Mello disse que a decisão sobre a instalação da CPI dever ser tomada pelo plenário do Supremo, que vai analisar o mérito da questão. Para a oposição, a decisão liminar dele já é suficiente para determinar a imediata instalação da CPI. ''Se o requerimento de criação da CPI tinha fundamentação, o presidente (da Câmara, Arlindo) Chinaglia tem que dar o prosseguimento cabível, que é pedir para as lideranças para que indiquem os membros da CPI'', disse o deputado Otávio Leite (PSDB-RJ, um dos autores do mandado de segurança.
Mas o líder do PT na Câmara, deputado Luiz Sérgio (RJ), disse que a liminar não implica na imediata instalação da CPI. ''Cumprir a decisão do STF é aguardar a decisão do plenário daquela casa'', afirmou.
A assessoria jurídica da Câmara tem a mesma interpretação do petista. A orientação para o presidente da Casa, Arlindo Chinaglia (PT-SP), é que ele não pode instalar a CPI antes da decisão do plenário do STF.
Mello disse que o mérito da decisão deve ser julgado somente no final de abril ou começo de maio. Os ministros do STF se reúnem nesta segunda-feira, mas o assunto não deve entrar na pauta do dia.

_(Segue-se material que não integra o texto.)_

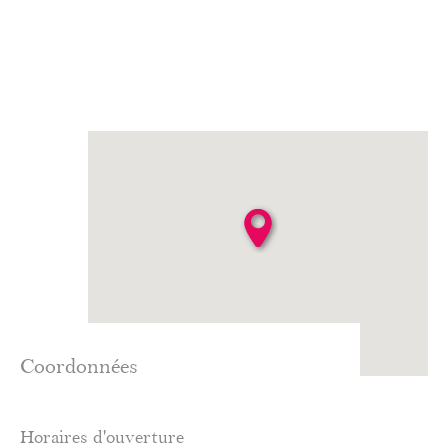
Coordonnées
Horaires d'ouverture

A decisão de Mello foi uma resposta ao mandado de segurança da oposição, que requeria a instalação da CPI do Apagão Aéreo. A criação da comissão parlamentar de inquérito chegou a ser anunciada pelo presidente da Câmara. Mas Luiz Sérgio entrou com um recurso na CCJ (Comissão de Constituição e Justiça) da Casa contra a instalação da CPI. O recurso foi aprovado pela CCJ, e depois pelo plenário da Câmara.
O relator do mandado de segurança, deputado Colbert Martins (PMDB-BA), disse que não viu ''fato determinado'' para a instalação da CPI. Em seu voto, Martins defendeu que a CPI não seja instalada por não ter cumprido requisitos previstos pelo regimento da Câmara e pela Constituição.
O deputado alega que o requerimento que pede a abertura da CPI não obedeceu três itens fundamentais: não trouxe a indicação do número de membros da comissão, não indicou o prazo em que a CPI funcionaria, além de não estabelecer fato determinado para a instalação da comissão.
Apesar da primeira derrota para a base governista, a oposição não desistiu da instalação da CPI. Além do mandado de segurança, parlamentares de oposição começaram a reunir assinaturas em defesa da investigação. Líderes de partidos da oposição entregaram ontem para Chinaglia um abaixo-assinado com 20 mil assinaturas em favor da instalação da CPI do Apagão Aéreo.